Notifications You must be signed in to change notification settings

lucper/gito

 
 

Repository files navigation

DOI

Gito

GITO - A lightweight and safe container for bioinformatics

GITO, a lightweight and safe container docker image based on Alpine containing bioinformatics tools ready to be used. The base image is only 4.41 MB in size and contains only the OS libraries and language de-pendencies required to run an application, but robust enough to run bioinformatics pipeline with security.

GITO is an open source using the Docker platform and provides an easy and modular method for building, distributing, and replicating pipelines, which has a base image (GITO-base) that forms the single foundation layer on which each container application is built. GITO was conceived with the "start with the minimum and add dependencies as needed" philosophy in mind, which have separate containers for each bioinformatics tool with the minimum to run. GITO use musl as the standard C library for Linux-based systems, called musl-libc. Musl-libc is free, lightweight, security-oriented and smaller in size compared to the Glibc library. The source code for bioinformatics tools, written in C, C ++ and Java, has been compiled for native Alpine executables.


Guide to downloading and running this Docker image

Step 1: Install Docker

To download and run this Docker image, you first need to set up Docker on your machine. The easiest way to start with Docker is to install the Docker Desktop (https://www.docker.com/products/docker-desktop) by simply downloading and clicking the installer which is available for both Mac OSX and Windows.

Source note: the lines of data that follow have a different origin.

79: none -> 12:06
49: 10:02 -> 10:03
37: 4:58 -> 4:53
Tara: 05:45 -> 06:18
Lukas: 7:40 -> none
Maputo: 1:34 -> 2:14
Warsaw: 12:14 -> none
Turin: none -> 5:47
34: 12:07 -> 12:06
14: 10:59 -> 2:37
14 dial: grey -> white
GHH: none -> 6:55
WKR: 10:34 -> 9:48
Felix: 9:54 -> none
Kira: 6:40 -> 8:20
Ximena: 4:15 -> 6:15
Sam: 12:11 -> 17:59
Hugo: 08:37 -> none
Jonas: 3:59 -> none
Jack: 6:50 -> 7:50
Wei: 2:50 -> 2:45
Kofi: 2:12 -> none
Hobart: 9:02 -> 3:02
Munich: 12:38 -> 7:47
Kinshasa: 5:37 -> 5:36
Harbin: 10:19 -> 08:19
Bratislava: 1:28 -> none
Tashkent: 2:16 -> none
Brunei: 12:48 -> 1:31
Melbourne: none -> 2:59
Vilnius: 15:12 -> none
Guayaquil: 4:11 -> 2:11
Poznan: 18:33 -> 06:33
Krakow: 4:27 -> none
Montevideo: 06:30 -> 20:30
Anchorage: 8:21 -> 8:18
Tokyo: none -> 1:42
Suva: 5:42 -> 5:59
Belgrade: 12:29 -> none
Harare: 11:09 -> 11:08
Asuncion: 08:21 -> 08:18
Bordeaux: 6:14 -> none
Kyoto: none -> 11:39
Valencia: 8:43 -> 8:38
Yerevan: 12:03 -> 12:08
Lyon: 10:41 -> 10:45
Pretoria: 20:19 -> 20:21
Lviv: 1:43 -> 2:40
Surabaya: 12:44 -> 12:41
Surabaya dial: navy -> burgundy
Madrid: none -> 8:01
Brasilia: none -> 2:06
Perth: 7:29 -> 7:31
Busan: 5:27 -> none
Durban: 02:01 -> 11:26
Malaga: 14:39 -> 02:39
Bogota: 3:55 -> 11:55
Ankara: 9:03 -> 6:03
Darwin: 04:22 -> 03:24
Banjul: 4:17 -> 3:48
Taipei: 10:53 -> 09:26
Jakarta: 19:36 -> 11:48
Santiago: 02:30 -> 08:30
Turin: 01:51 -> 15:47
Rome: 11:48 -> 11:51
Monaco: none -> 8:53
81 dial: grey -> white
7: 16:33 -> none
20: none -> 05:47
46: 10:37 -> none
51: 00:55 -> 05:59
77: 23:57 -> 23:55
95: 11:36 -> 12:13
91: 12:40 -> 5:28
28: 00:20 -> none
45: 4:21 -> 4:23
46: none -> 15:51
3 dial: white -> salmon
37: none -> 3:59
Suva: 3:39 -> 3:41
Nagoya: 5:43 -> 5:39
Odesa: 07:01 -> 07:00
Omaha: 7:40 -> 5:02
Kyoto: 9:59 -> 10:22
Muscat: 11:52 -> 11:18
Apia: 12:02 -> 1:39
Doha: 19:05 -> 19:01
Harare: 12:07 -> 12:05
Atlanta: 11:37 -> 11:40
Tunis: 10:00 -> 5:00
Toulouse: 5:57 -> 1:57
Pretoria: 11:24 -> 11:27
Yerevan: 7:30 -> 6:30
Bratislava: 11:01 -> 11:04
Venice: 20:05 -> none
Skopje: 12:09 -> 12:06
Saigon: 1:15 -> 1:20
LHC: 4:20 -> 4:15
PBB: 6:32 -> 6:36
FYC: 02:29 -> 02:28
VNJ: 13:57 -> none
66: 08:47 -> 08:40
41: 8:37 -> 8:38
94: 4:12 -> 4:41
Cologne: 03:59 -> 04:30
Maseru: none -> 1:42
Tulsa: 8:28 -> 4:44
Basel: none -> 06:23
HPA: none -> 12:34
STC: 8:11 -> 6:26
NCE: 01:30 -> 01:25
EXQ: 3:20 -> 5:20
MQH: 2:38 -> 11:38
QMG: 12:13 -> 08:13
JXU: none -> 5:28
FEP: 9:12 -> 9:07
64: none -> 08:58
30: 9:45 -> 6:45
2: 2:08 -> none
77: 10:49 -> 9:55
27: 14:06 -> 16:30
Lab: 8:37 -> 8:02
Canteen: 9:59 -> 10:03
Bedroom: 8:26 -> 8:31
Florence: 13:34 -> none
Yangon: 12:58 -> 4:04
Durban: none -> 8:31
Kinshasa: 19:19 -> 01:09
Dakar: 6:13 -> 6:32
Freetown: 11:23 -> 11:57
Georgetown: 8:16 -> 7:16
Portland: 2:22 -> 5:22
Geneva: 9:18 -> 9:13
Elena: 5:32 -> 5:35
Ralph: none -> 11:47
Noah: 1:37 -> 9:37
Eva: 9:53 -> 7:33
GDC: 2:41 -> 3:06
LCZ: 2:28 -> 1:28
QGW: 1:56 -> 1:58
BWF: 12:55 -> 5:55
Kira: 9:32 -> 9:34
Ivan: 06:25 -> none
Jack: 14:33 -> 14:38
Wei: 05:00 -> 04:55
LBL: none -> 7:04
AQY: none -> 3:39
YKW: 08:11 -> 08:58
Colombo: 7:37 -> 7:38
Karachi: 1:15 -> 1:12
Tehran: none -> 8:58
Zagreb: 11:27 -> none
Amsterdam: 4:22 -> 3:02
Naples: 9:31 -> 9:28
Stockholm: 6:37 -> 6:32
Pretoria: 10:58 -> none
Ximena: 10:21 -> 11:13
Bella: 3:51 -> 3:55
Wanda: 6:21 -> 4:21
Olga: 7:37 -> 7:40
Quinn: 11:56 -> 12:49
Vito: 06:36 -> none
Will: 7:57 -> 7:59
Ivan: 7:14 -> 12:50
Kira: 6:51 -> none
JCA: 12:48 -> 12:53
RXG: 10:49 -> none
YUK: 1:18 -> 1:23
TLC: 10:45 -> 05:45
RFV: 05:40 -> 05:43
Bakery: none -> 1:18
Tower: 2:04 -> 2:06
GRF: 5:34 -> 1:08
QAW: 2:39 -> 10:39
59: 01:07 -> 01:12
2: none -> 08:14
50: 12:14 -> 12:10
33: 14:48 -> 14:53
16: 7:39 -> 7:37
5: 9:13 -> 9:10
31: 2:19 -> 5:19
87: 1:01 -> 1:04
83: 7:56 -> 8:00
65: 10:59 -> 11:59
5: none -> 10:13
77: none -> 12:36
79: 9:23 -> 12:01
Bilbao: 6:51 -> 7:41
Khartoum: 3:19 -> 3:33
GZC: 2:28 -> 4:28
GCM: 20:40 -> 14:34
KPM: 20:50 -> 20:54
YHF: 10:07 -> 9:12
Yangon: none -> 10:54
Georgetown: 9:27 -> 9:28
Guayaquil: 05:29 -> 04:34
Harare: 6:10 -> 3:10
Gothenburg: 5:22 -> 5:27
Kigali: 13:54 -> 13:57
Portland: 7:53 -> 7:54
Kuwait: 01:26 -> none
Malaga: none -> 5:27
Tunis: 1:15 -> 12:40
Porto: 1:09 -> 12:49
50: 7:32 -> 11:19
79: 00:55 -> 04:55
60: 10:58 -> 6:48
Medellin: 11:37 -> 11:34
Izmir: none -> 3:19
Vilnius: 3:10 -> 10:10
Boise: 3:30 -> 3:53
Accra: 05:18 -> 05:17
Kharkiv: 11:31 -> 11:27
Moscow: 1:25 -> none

For Linux users, follow the instructions here, and to use the cli without sudo, follow the post-installation steps

Step 2: Download and run the Docker image

The image can be downloaded and executed through the Docker's CLI with the following commands:

  1. Pull(download) the Docker images:

     $ docker pull gitobioinformatics/fastqc
    
     $ docker pull gitobioinformatics/trimmomatic
    
     $ docker pull gitobioinformatics/trinity
    
     $ docker pull gitobioinformatics/bowtie2
    
  2. Change the working directory to a project, and run the following commands:

    Run FastQC

     $ docker run -v $PWD:$PWD --rm gitobioinformatics/fastqc
    

    Run Trimmomatic

     $ docker run -v $PWD:$PWD --rm gitobioinformatics/trimmomatic
    

    Run Trinity

     $ docker run -v $PWD:$PWD --rm gitobioinformatics/trinity
    

    Run Bowtie2

     $ docker run -v $PWD:$PWD --rm gitobioinformatics/bowtie2
    

Deploy this Docker image onto your cloud

You can download and deploy this Docker image with your cloud provider such as DigitalOcean, Amazon Web Services, HP Enterprise, IBM, Microsoft Azure Cloud or others.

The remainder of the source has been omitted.